How the legendary cartoonist got started at the Village Voice, and why his work struck a nerve in a decade when “liberals didn’t understand that they had First Amendment rights.”
Question: As you wrote your memoirs, which moment in your life was most fun to look back on?
Jules Feiffer: Well, look, I’m 81 years old. It’s got to be more than one. And it’s harder to define what fun was. I mean, there’s fun in private life, which is all sorts of things, including making out and sex. But this is a book that centers primarily on career, although it does involve some of that other stuff. In terms of career, it was getting to the Village Voice and getting printed for the first time because I had been trying, without success; to get into print for something like 4 ½, nearly five years, and nobody would touch me. So, that of course was very exciting. And then after that, discovering that I was going to write for the theater and the trajectory that moved me into that area and how that developed, and also how the excitement and euphoria that went with writing my first play.
Question: Which moment in your life was most challenging to write about?
Jules Feiffer: Oh well, when you do this kind of work, everything is challenging, but probably the most challenging thing is getting up in the morning and getting on with it because it’s so easy to stay in bed and not get on with it.
Question: How did you persist through rejection to get your start at The Village Voice?
Jules Feiffer: Well I had been trying to sell my stuff, which were books of satire, cartoon satire, which now would be called graphic novels or graphic novellas, there was no such term at that time. And I wasn’t interested in labels. There were things I wanted to talk about and write about in a satiric form and cartoons. This was at the height of the Cold War, the height of a form of domestic suppression where, in the days of Joe McCarthy, Senator Joe McCarthy, and the Eisenhower Administration, liberals and left-wing people in general were basically driven from the debate. They had no place in the national dialogue, or if they did, they were very, very cautious and careful about it and I had nothing to be cautious or careful about because my elders were afraid of losing their jobs. I didn’t have a job. They were afraid of losing their reputations. I didn’t have a reputation. I had zilch. So, I had the freedom, which unemployment gives you, and that was to behave as badly as I believed I should under the circumstances. And the circumstances were quite awful.
At the time, liberals didn’t understand that they had First Amendment rights. So, I was doing cartoons in this narrative cartoon form about subject surrounding that and as I was turned down by editor after editor at each publishing house, I began to notice on their desks this new newspaper called The Village Voice, which I then went and picked up and thought, well my god, these editors that were turning me down all, whom tell me how much they like my stuff, but they don’t know how to market it because nobody knows who I am. If I got into this paper, they would know who I am. And when editors say, “nobody knows,” what they really mean is, “I don’t know.” And once they got to know I thought something might happen, and that’s exactly what happened. I went to the Voice, I showed them my work, they loved it, they put it in the paper, it got on the editor’s desk, the editor’s say, “oh my god, he’s famous,” and they publish me.

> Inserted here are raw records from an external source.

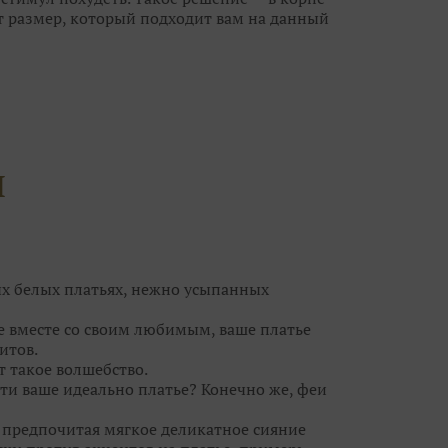
т размер, который подходит вам на данный
анет великовато, ушить его куда проще, чем
ешит все проблемы небольшого «плюса» или
новными претендентами на роль «того
лучше не более 10-15 нарядов, иначе, что
й гонке за идеальным платьем вы можете
И
угих, каждое из которых по-своему
платья, но не ограничивайте свой выбор
чты совсем рядом, а вы просто его не
ых белых платьях, нежно усыпанных
се вместе со своим любимым, ваше платье
итов.
т такое волшебство.⠀
ти ваше идеально платье? Конечно же, феи
, предпочитая мягкое деликатное сияние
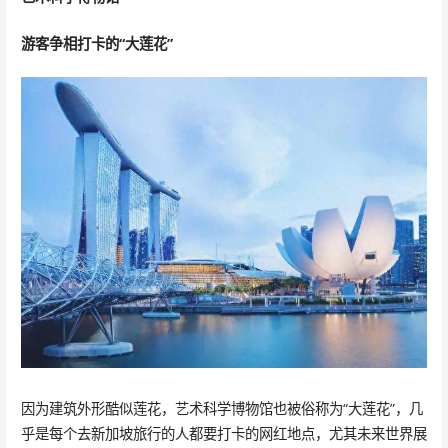
游客争相打卡的“大莲花”
因为建筑外形酷似莲花，艺术科学博物馆也被俗称为“大莲花”，几
乎是每个去新加坡旅行的人都要打卡的网红地点，尤其未来世界展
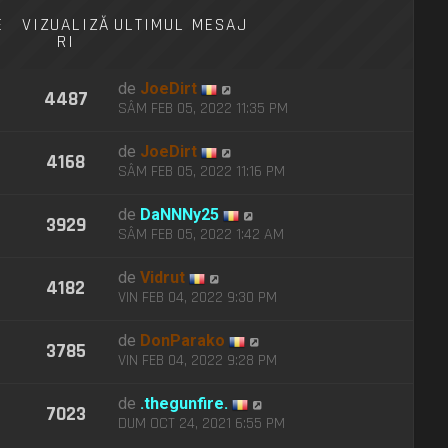
E
VIZUALIZĂ
ULTIMUL MESAJ
RI
de
JoeDirt
4487
SÂM FEB 05, 2022 11:35 PM
de
JoeDirt
4168
SÂM FEB 05, 2022 11:16 PM
de
DaNNNy25
3929
SÂM FEB 05, 2022 1:42 AM
de
Vidrut
4182
VIN FEB 04, 2022 9:30 PM
de
DonParako
3785
VIN FEB 04, 2022 9:28 PM
de
.thegunfire.
7023
DUM OCT 24, 2021 6:55 PM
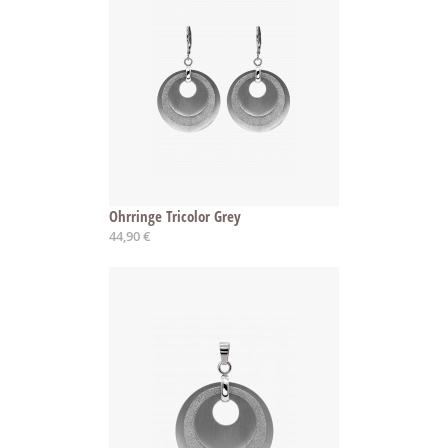
Ohrringe Tricolor Grey
44,90 €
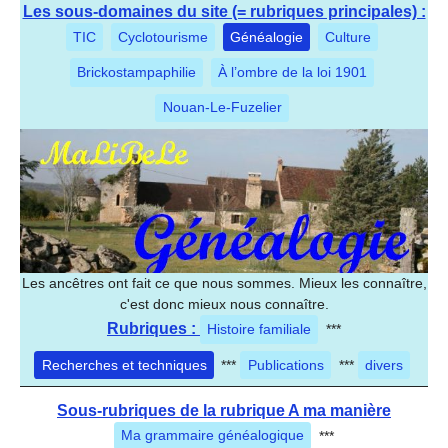
Les sous-domaines du site (= rubriques principales) :
TIC
Cyclotourisme
Généalogie
Culture
Brickostampaphilie
À l’ombre de la loi 1901
Nouan-Le-Fuzelier
Les ancêtres ont fait ce que nous sommes. Mieux les connaître,
c'est donc mieux nous connaître.
Rubriques :
Histoire familiale
***
Recherches et techniques
***
Publications
***
divers
Sous-rubriques de la rubrique A ma manière
Ma grammaire généalogique
***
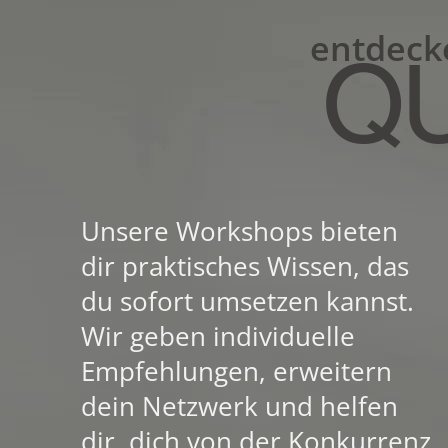
entdeck
Q
Unsere Workshops bieten
dir praktisches Wissen, das
du sofort umsetzen kannst.
Wir geben individuelle
Empfehlungen, erweitern
dein Netzwerk und helfen
dir, dich von der Konkurrenz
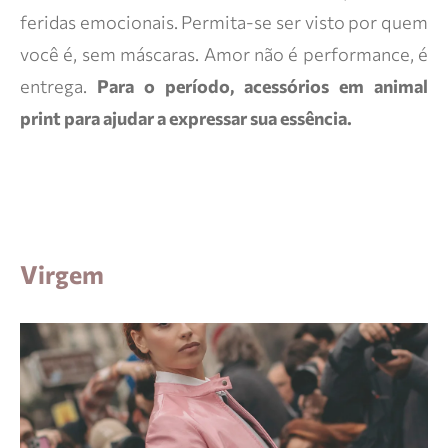
feridas emocionais. Permita-se ser visto por quem
você é, sem máscaras. Amor não é performance, é
entrega.
Para o período, acessórios em animal
print para ajudar a expressar sua essência.
Virgem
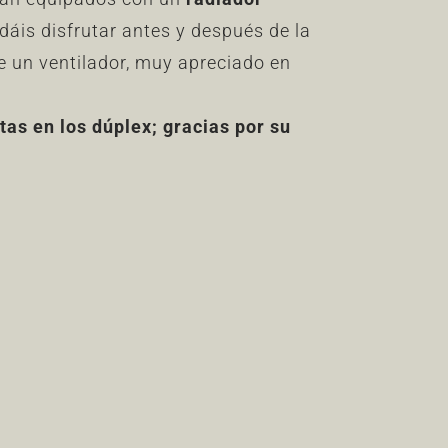
dáis disfrutar antes y después de la
 un ventilador, muy apreciado en
as en los dúplex; gracias por su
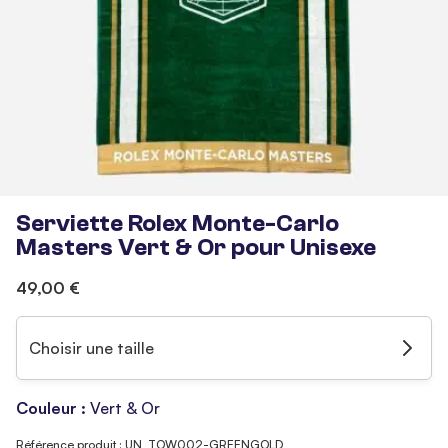
Serviette Rolex Monte-Carlo
Masters Vert & Or pour Unisexe
49,00 €
Choisir une taille
Couleur :
Vert & Or
Référence produit : UN_TOW002-GREENGOLD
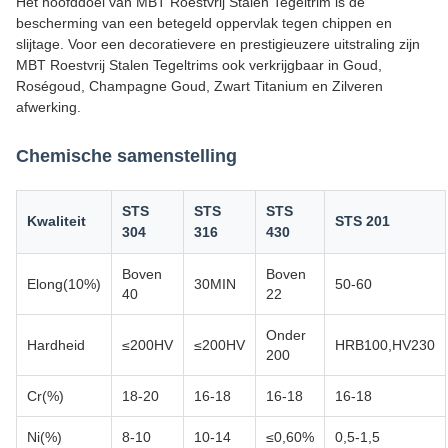
Het hoofddoel van MBT Roestvrij Stalen Tegeltrim is de
bescherming van een betegeld oppervlak tegen chippen en
slijtage. Voor een decoratievere en prestigieuzere uitstraling zijn
MBT Roestvrij Stalen Tegeltrims ook verkrijgbaar in Goud,
Roségoud, Champagne Goud, Zwart Titanium en Zilveren
afwerking.
Chemische samenstelling
STS
STS
STS
Kwaliteit
STS 201
304
316
430
Boven
Boven
Elong(10%)
30MIN
50-60
40
22
Onder
Hardheid
≤200HV
≤200HV
HRB100,HV230
200
Cr(%)
18-20
16-18
16-18
16-18
Ni(%)
8-10
10-14
≤0,60%
0,5-1,5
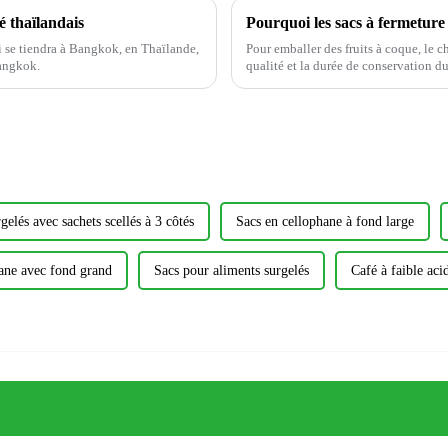
é thaïlandais
Pourquoi les sacs à fermeture
 se tiendra à Bangkok, en Thaïlande,
Pour emballer des fruits à coque, le c
Bangkok.
qualité et la durée de conservation d
solution de choix.
elés avec sachets scellés à 3 côtés
Sacs en cellophane à fond large
ane avec fond grand
Sacs pour aliments surgelés
Café à faible acid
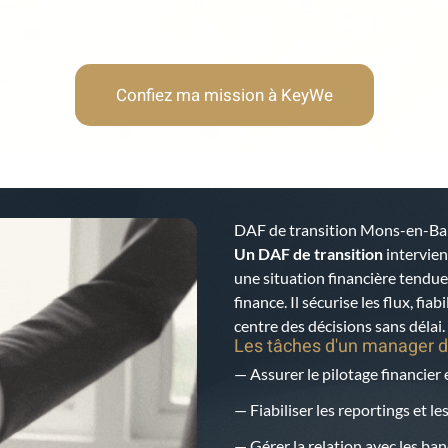
Confiez ma mission à KeyWe
DAF de transition Mons-en-B
Un DAF de transition
intervien
une situation financière tendu
finance. Il sécurise les flux, fia
centre des décisions sans délai.
Les tâches d'un manager d
— Assurer le pilotage financier 
— Fiabiliser les reportings et l
— Gérer la relation avec les ban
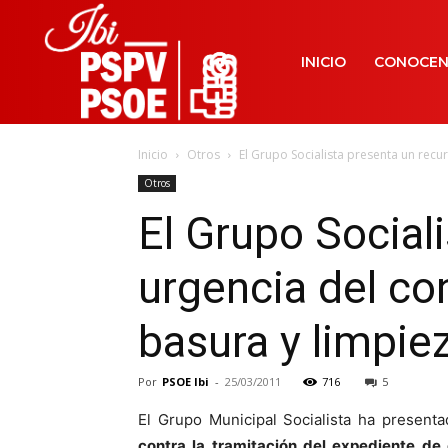
INICIO
CONOCE
Inicio
Otros
El Grupo Socialista presenta un recur
Otros
El Grupo Sociali
urgencia del co
basura y limpiez
Por
PSOE Ibi
-
25/03/2011
716
5
El Grupo Municipal Socialista ha present
contra la tramitación del expediente de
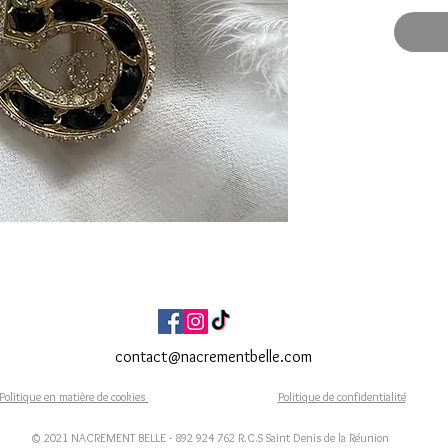
Brelo
Diam
Fait Ma
Expéditi
Livraiso
contact@nacrementbelle.com
Politique en matière de cookies
Politique de confidentialité
© 2021 NACREMENT BELLE - 892 924 762 R.C.S Saint Denis de la Réunion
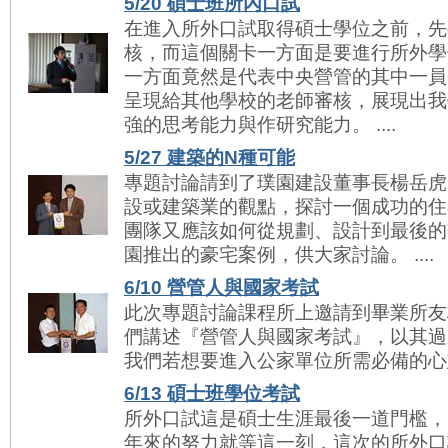
5/20 碩士班所內口試
在進入所外口試取得碩士學位之前，先
核，而這個關卡一方面是要進行所外學
一方面竟然是代表中央營管的其中一員
呈現給其他學校的老師審核，展現出我
強的思考能力與作研究能力。 ....
5/27 建築的N種可能
專題討論請到了璞園建設董事長楊岳虎
設或建築業的觀點，探討一個成功的住
團隊又應該如何從規劃、設計到最後的
園推出的豪宅案例，供大家討論。 ....
6/10 營管人與國家考試
此次專題討論課程所上邀請到畢業所友
們講述『營管人與國家考試』，以其過
我們若想要進入公家單位所需必備的心態以
6/13 碩士班學位考試
所外口試這是碩士生涯最後一道門檻，
年來的努力就等這一刻，這次的所外口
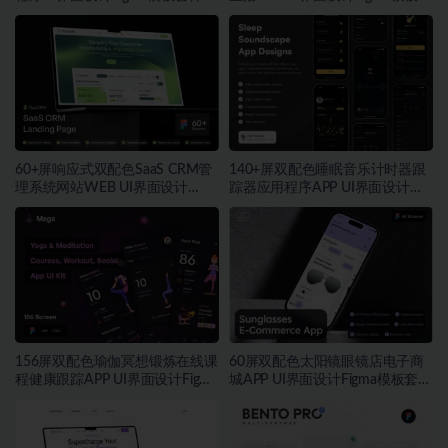
件
60+屏响应式双配色SaaS CRM管
140+屏双配色睡眠音乐计时器跟
理系统网站WEB UI界面设计
踪器应用程序APP UI界面设计
Figma模板套件
Figma模板
156屏双配色瑜伽冥想锻炼在线课
60屏双配色太阳镜眼镜店电子商
程健康跟踪APP UI界面设计Figma
城APP UI界面设计Figma模板套件
模板套件
素材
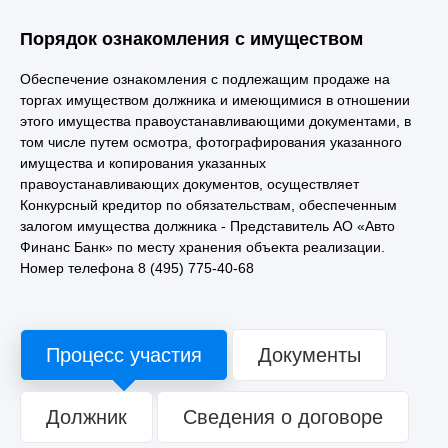
Порядок ознакомления с имуществом
Обеспечение ознакомления с подлежащим продаже на
торгах имуществом должника и имеющимися в отношении
этого имущества правоустанавливающими документами, в
том числе путем осмотра, фотографирования указанного
имущества и копирования указанных
правоустанавливающих документов, осуществляет
Конкурсный кредитор по обязательствам, обеспеченным
залогом имущества должника - Представитель АО «Авто
Финанс Банк» по месту хранения объекта реализации.
Номер телефона 8 (495) 775-40-68
Процесс участия
Документы
Должник
Сведения о договоре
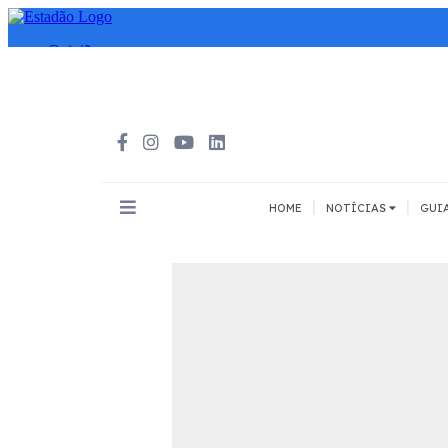
|
|
HOME
NOTÍCIAS
GUI
INOVAÇÃO
MEIOS DE 
Todos
Todos
A pé
Bicicleta
Cargas
Carro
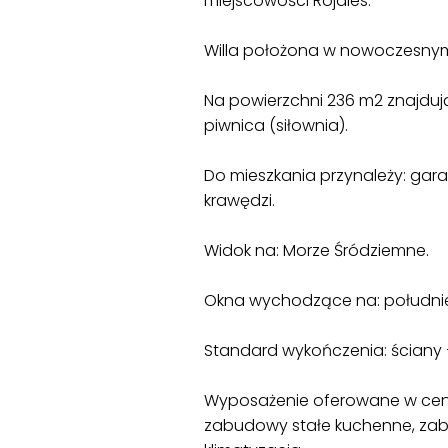
miejscowości Rojales.
Willa położona w nowoczesnym
Na powierzchni 236 m2 znajdują s
piwnica (siłownia).
Do mieszkania przynależy: gar
krawędzi.
Widok na: Morze Śródziemne.
Okna wychodzące na: południ
Standard wykończenia: ściany –
Wyposażenie oferowane w cenie:
zabudowy stałe kuchenne, zabu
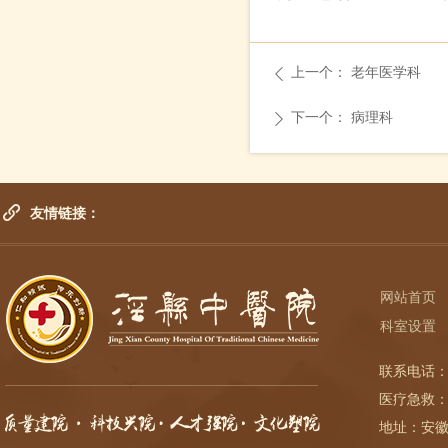
上一个：
老年医学科
ꄴ
下一个：
病理科
ꄲ
友情链接：
网站首页
科室设置
联系电话：
医疗急救：
地址：安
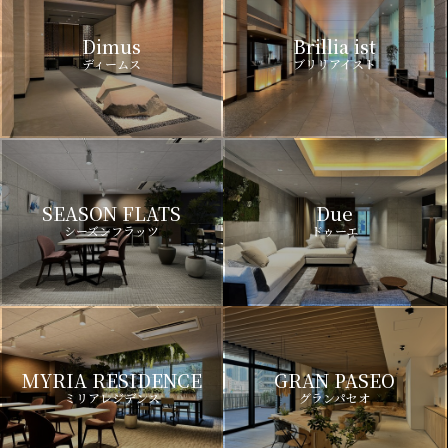
Dimus
Brillia ist
ディームス
ブリリアイスト
SEASON FLATS
Due
シーズンフラッツ
ドゥーエ
MYRIA RESIDENCE
GRAN PASEO
ミリアレジデンス
グランパセオ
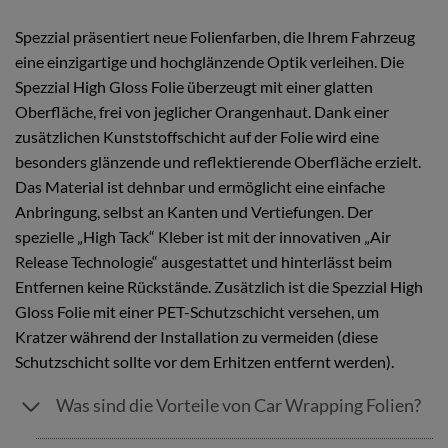
Spezzial präsentiert neue Folienfarben, die Ihrem Fahrzeug
eine einzigartige und hochglänzende Optik verleihen. Die
Spezzial High Gloss Folie überzeugt mit einer glatten
Oberfläche, frei von jeglicher Orangenhaut. Dank einer
zusätzlichen Kunststoffschicht auf der Folie wird eine
besonders glänzende und reflektierende Oberfläche erzielt.
Das Material ist dehnbar und ermöglicht eine einfache
Anbringung, selbst an Kanten und Vertiefungen. Der
spezielle „High Tack“ Kleber ist mit der innovativen „Air
Release Technologie“ ausgestattet und hinterlässt beim
Entfernen keine Rückstände. Zusätzlich ist die Spezzial High
Gloss Folie mit einer PET-Schutzschicht versehen, um
Kratzer während der Installation zu vermeiden (diese
Schutzschicht sollte vor dem Erhitzen entfernt werden).
Was sind die Vorteile von Car Wrapping Folien?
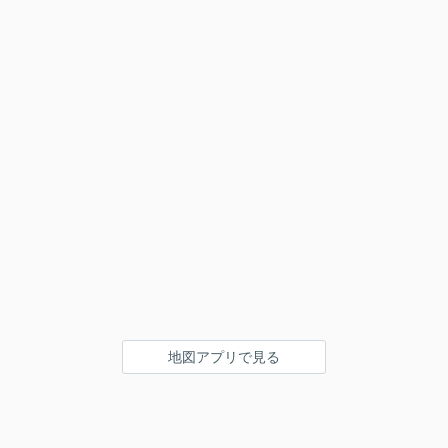
地図アプリで見る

So, it was a strategic decision that I made at the age of 26, or 27, that actually turned out well.
Question: Which of your Village Voice cartoons stirred the most controversy?
Jules Feiffer: Well, in the beginning, it was the form of them. I mean, it’s hard for me to answer that question because at the start of it, and for that matter to this day when I look back at the work, I really don’t understand what the fuss was about. So, I can’t say it’s about this or that. When people started reading me and talking to me about the work, they didn’t say how funny, or how satiric, or how brilliant, or how this or how that, they said, how’d you get away with it? How’d you get that into print? And apparently, addressing what I had said before, that liberals didn’t have First Amendment rights, that saying the sort of things that I said that my friends and I said in coffeehouses and bars to each other, these things were not generally said in public any more and hadn’t been in some years. So, I was saying it in a form that simply wasn’t familiar to anybody who was liberal, or on the left. And these people would read it and say, “Oh my god, this is the way I talk, how come it’s getting into print? Why isn’t he arrested?”
So it was the shock of recognition, probably, rather than the quality of the work. I mean, the quality may have been fine, but there’s a lot of fine work out there. It was the fact that I was doing something that at that time, nobody else was doing, except for say, Mort Saul out in San Francisco on The Hungry Eye, and “Second City” was emerging out in Chicago. Nothing in print. It was basically happening in cabaret and nothing in fiction. And certainly nothing in New York in cartoons.